In other words, the risks are real, even if they are not uniform. “There are a few areas of concern that people need to do their due diligence on,” says Van Buskirk.
Why Manager Selection Matters
One defining feature of private investments is the wide dispersion of returns. Outcomes can vary significantly depending on the manager, strategy, and timing.
This makes manager selection especially important. In private credit, for example, understanding underwriting standards, sector exposure, and portfolio construction is critical in distinguishing between more and less resilient investments.
Here, experience and due diligence acumen matter most. Two funds that look similar on paper can produce very different outcomes, which makes it essential to work with managers who demonstrate consistent underwriting, discipline, and a repeatable process.
Governance: The Deciding Factor
Across all aspects of private investing, governance plays a central role. In this context, governance extends beyond broad oversight from a board or investment committee. It includes a clear investment policy statement, defined decision-making authority, disciplined due diligence, liquidity planning, operational processes for handling capital calls and documentation, and coordination across finance, tax, audit, and legal functions.
For nonprofit investors, governance also includes execution. A sound policy framework is key, as is the team’s ability to respond to capital calls, monitor cash needs, keep documentation current, and manage tax and audit timelines that may be affected by private fund reporting. Without those processes in place, even a well-designed allocation can become difficult to implement.
Of course, strong governance won’t eliminate uncertainty, but it can help an organization stay disciplined during periods of stress.
“The goal is to create a framework to evaluate what we do know, rather than letting uncertainty overwhelm the decision-making process,” says James Stenstrom, CAPTRUST senior director of institutional portfolios.
In practice, strong governance around private investments usually includes:
- A documented role for private investments in the organization’s investment policy statement (IPS), including allocation ranges and liquidity parameters
- Clear board, committee, staff, and advisor responsibilities for approving commitments and monitoring exposure
- A process for manager due diligence and ongoing review
- A plan for cash management and capital call funding
- Internal or outsourced support for subscription documents, tax reporting, audit coordination, and recordkeeping
- Periodic review of whether the allocation still fits the organization’s mission, spending needs, and risk tolerance
“In uncertain markets, governance does some heavy lifting,” says Stenstrom. “The clearer the framework, the steadier the decisions will be.” For many nonprofits, that framework may include an experienced advisor or an outsourced chief investment officer (OCIO) to help guide decisions and support ongoing oversight.
The Bottom Line
Perhaps the most important takeaway for nonprofit leaders is balance.
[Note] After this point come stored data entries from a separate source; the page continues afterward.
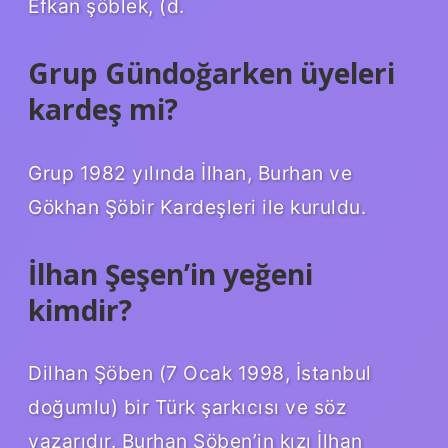
Efkan şöblek, (d.
Grup Gündoğarken üyeleri
kardeş mi?
Grup 1982 yılında İlhan, Burhan ve
Gökhan Şöbir Kardeşleri ile kuruldu.
İlhan Şeşen’in yeğeni
kimdir?
Dilhan Şöben (7 Ocak 1998, İstanbul
doğumlu) bir Türk şarkıcısı ve söz
yazarıdır. Burhan Şöben’in kızı İlhan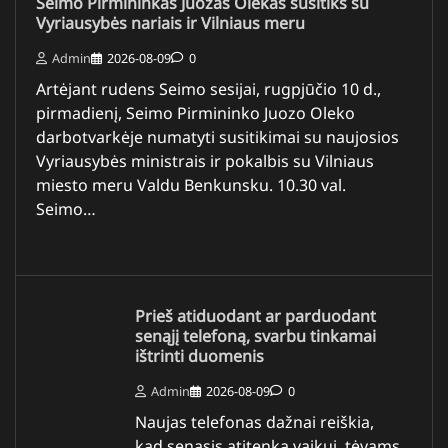
Seimo Pirmininkas Juozas Olekas susitiks su
Vyriausybės nariais ir Vilniaus meru
Admin
2026-08-09
0
Artėjant rudens Seimo sesijai, rugpjūčio 10 d.,
pirmadienį, Seimo Pirmininko Juozo Oleko
darbotvarkėje numatyti susitikimai su naujosios
Vyriausybės ministrais ir pokalbis su Vilniaus
miesto meru Valdu Benkunsku. 10.30 val.
Seimo…
Prieš atiduodant ar parduodant
senąjį telefoną, svarbu tinkamai
ištrinti duomenis
Admin
2026-08-09
0
Naujas telefonas dažnai reiškia,
kad senasis atitenka vaikui, tėvams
It’s easy for headlines to shape perceptions, whether those headlines are currently focused on market stress, market upswings, or emerging risks. But the underlying reality is often more nuanced. For nonprofits, this reinforces a familiar principle: investment decisions should be grounded in long-term objectives, not short-term noise.
Private investments can be a valuable tool—but they require patience, discipline, and thoughtful oversight. For some nonprofits, the benefits may justify those demands. For others, especially organizations with tighter liquidity needs or lean internal resources, a smaller allocation—or no allocation at all—may be the more prudent choice. The right answer depends not only on return objectives, but also on governance readiness and the organization’s ability to manage the practical realities that come with private funds.